[FEATURE] v2 volumes supports DR volume #6613

derekbit · 2023-08-30T02:27:55Z

Is your feature request related to a problem? Please describe (👍 if you like this request)

v2 volumes supports DR volume which is implemented by the incremental restoration.

Describe the solution you'd like

Describe alternatives you've considered

Additional context

c3y1huang · 2024-08-06T05:35:20Z

Currently, I am encountering some weird behavior and still investigating.

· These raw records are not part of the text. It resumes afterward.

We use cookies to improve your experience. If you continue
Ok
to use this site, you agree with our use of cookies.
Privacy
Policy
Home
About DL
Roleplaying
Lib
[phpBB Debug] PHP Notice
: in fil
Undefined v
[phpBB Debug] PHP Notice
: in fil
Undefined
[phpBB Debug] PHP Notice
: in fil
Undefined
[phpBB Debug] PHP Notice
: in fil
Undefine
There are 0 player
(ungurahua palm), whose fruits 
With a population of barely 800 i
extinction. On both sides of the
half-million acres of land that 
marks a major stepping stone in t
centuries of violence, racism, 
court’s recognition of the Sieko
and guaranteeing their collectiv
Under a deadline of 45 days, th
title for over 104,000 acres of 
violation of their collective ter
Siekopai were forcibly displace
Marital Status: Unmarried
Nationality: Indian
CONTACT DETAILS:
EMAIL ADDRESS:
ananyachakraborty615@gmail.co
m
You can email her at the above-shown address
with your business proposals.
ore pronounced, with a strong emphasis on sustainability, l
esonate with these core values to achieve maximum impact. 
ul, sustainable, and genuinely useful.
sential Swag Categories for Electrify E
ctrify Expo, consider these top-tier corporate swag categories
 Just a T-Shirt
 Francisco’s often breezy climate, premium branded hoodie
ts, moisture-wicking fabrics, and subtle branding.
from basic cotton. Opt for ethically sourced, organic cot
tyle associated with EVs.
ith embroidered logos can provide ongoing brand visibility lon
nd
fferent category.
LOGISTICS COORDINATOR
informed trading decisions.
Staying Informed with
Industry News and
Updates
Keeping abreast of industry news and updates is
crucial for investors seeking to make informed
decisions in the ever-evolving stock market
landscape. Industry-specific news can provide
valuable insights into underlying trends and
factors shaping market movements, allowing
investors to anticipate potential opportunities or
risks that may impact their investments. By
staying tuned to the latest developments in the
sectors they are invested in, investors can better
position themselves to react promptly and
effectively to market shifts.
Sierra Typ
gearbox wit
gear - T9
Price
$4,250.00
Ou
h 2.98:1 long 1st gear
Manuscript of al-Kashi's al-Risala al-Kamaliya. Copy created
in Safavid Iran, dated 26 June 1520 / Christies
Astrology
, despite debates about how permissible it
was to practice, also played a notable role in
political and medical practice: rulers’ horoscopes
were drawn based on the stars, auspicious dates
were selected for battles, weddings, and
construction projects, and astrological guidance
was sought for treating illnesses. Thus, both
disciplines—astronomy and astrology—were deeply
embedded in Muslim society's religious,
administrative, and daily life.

When testing manually, the DR seems to work fine. However, when testing with the robot test case, the results are quite unstable. The checksum sometimes differs during volume 2 checks, other times during volume 3 checks, and occasionally, the test passes.
Additionally, when I use block-type disks in the nodes, the test generally pass. However, when I use external block storage, same to the setup in the pipeline, the test case fails most of the time.
When the test fails during volume 2 checks, I noticed that the md5sum keeps changing continuously AFTER activation. There seems to be no activity from Longhorn during these md5sum changes (nothing is logged during this time).
However, when I activate the DR volume 3, the md5sum remains the same as the source volume (volume 0).

Flow:

 volume 0 (src) --> write data --> backup ---> DR volume 2 restored
                                          ---> DR volume 3 restored
 ======================================================
 ---> activate DR volume 2 ---> md5sum changes continuously
 ---> activate DR volume 3 ---> md5sum remains same as volume 0

 # volume 0 (src)
 ip-10-0-2-232 > md5sum /dev/longhorn/e2e-test-volume-0
 163b6d5bed0a42d21d05be80bb9e7df2  /dev/longhorn/e2e-test-volume-0
 ip-10-0-2-232 > md5sum /dev/longhorn/e2e-test-volume-0
 163b6d5bed0a42d21d05be80bb9e7df2  /dev/longhorn/e2e-test-volume-0

 # volume 2 (activated DR volume)
 ip-10-0-2-232 > md5sum /dev/longhorn/e2e-test-volume-2
 eee1eaf44981e9bdaf5ff305d511b398  /dev/longhorn/e2e-test-volume-2
 ip-10-0-2-232 > md5sum /dev/longhorn/e2e-test-volume-2
 b5325256e38f89a7baec8caa667776e8  /dev/longhorn/e2e-test-volume-2

 # volume 3 (activated DR volume)
 ip-10-0-2-232 > md5sum /dev/longhorn/e2e-test-volume-3
 163b6d5bed0a42d21d05be80bb9e7df2  /dev/longhorn/e2e-test-volume-3
 ip-10-0-2-232 > md5sum /dev/longhorn/e2e-test-volume-3
 163b6d5bed0a42d21d05be80bb9e7df2  /dev/longhorn/e2e-test-volume-3

The checksum changes persist after reattachment via the UI, but seem to stop when the volume is attached through the workload.
Looking for some insight from @derekbit @shuo-wu @DamiaSan.
- After discussing with @derekbit and @shuo-wu there are some investigation ~~TODOs~~ done:
  - If you write some data, for example, only one 100 MiB file, can the issue be reproduced as well? Yes:
    - Test 1 checksum mismatched and changing:
      - e2e-test-volume-2
    - Test 2 checksum mismatched and changing:
      - e2e-test-volume-2
      - e2e-test-volume-3
  - Only one activated DR volume data keeps changing after each re-attachment? Multiple observed:
    - Test 1 checksum mismatched and changing:
      - e2e-test-volume-2
    - Test 2 checksum mismatched and changing:
      - e2e-test-volume-2
      - e2e-test-volume-3
  - Can you verify the data in the filesystem rather than the block device? I'm curious about the files' data integrity inside the filesystem.
    - The data files checksum are consistent, and the volume device checksum seem stable.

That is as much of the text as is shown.